This repo contains the Pytorch implementation of the paper: Contrastive Predictive Coding for Human Activity Recognition, accepted at IMWUT 2021.
Feature extraction is crucial for human activity recognition (HAR) using body-worn movement sensors. Recently, learned representations have been used successfully, offering promising alternatives to manually engineered features. Our work focuses on effective use of small amounts of labeled data and the opportunistic exploitation of unlabeled data that are straightforward to collect in mobile and ubiquitous computing scenarios. We hypothesize and demonstrate that explicitly considering the temporality of sensor data at representation level plays an important role for effective HAR in challenging scenarios. We introduce the Contrastive Predictive Coding (CPC) framework to human activity recognition, which captures the temporal structure of sensor data streams. Through a range of experimental evaluations on real-life recognition tasks, we demonstrate its effectiveness for improved HAR. CPC-based pre-training is self-supervised, and the resulting learned representations can be integrated into standard activity chains. It leads to significantly improved recognition performance when only small amounts of labeled training data are available, thereby demonstrating the practical value of our approach. Through a series of experiments, we also develop guidelines to help practitioners adapt and modify the framework towards other mobile and ubiquitous computing scenarios.
The Activity Recognition Chain (ARC) comprises of five distinct steps: data collection, pre-processing, windowing, feature extraction, and classification. In this work, we focus on the fourth step -- which is feature extraction, and accomplish it via self-supervision.
We first split the dataset by participants to form the train-val-test
splits.
Of the available participants, 20% are chosen randomly for testing whereas the remaining 80% are further divided randomly into the train and validation splits at a 80:20 ratio.
The train data is normalized to have zero mean and unit variance, which are subsequently applied to the validation and test splits as well to get the pre-processed data.
The processed data for Mobiact can be accessed here here.
Please download and add it to a new folder called data
.
The sliding window process is applied to segment one second of data with 50% overlap. On these unlabeled windows, we first pre-train the CPC model, and transfer the learned encoder weights to a classifier for activity recognition (or fine-tuning). During classification, the learned encoder weights are frozen, and only the MLP classifier is updated via the cross entropy loss utilizing ground truth labels.

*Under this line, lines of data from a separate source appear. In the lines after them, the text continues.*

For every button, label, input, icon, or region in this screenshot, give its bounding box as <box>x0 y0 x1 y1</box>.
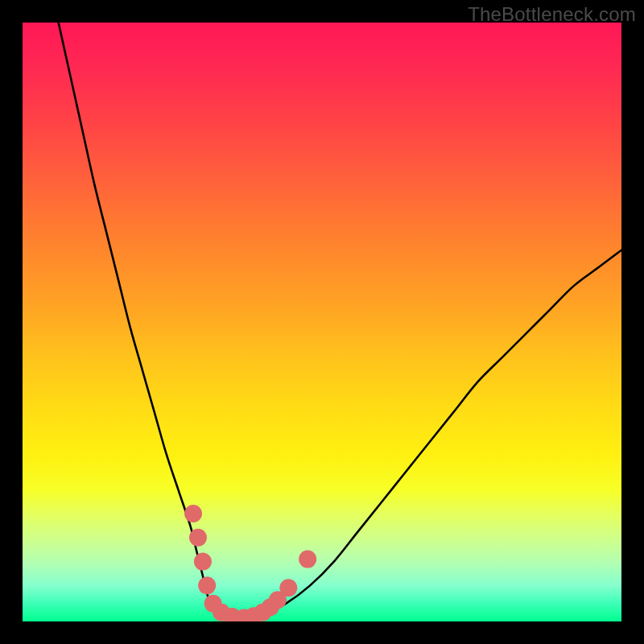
curve-marker <box>198 576 216 594</box>
curve-marker <box>279 579 297 597</box>
bottleneck-curve <box>59 23 621 619</box>
chart-svg <box>23 23 621 621</box>
curve-marker <box>299 551 316 568</box>
chart-frame: TheBottleneck.com <box>0 0 644 644</box>
marker-group <box>184 505 316 621</box>
plot-area <box>23 23 621 621</box>
attribution-text: TheBottleneck.com <box>468 3 636 26</box>
curve-marker <box>184 505 202 522</box>
curve-marker <box>194 553 212 571</box>
curve-marker <box>189 529 207 547</box>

In this repo, the pre-training can be performed using: python main.py --dataset mobiact
and the trained model weights
get saved to the models/<DATE>
folder where <DATE>
corresponds to the date the training completed.
By specifying the dataset as mobiact
, the processed data is utilized based on the location detailed in arguments.py
.
The pre-training logs get saved in the saved_logs/<DATE>
folder and contain the losses as well as the accuracy of the CPC pre-training.
Once the model training is complete, the saved weights can be utilized for classification by running:
python evaluate_with_classifier.py --dataset mobiact --saved_model <FULL PATH/TO/MODEL.pkl>
.
The classification logs get saved to the saved_logs/<DATE>
folder as well, and contain the losses as well as
the accuracy and f1-scores for the classification.
File name | Function |
---|---|
arguments.py |
Contains the arguments utilized for the pre-training and classification. |
dataset.py |
Dataset and data loaders to load the pre-processed data and apply the sliding window procedure. |
evaluate_with_classifier.py |
To train the classifier on the learned encoder weights. |
main.py |
Over-arching file for the pre-training. |
meter.py |
For logging metrics and losses. |
model.py |
Defines the model and the CPC loss. |
sliding_window.py |
Efficiently performs the sliding window process on numpy. Taken from from here. Also utilized in the original DeepConvLSTM implementation. |
trainer.py |
Contains methods for the pre-training with CPC. |
utils.py |
Utility functions. |
This software is released under the GNU General Public License v3.0
This project is based on the CPC implementations detailed in the following repositories: Contrastive-Predictive-Coding-PyTorch and emotion_detection_cpc. They were very useful for this project.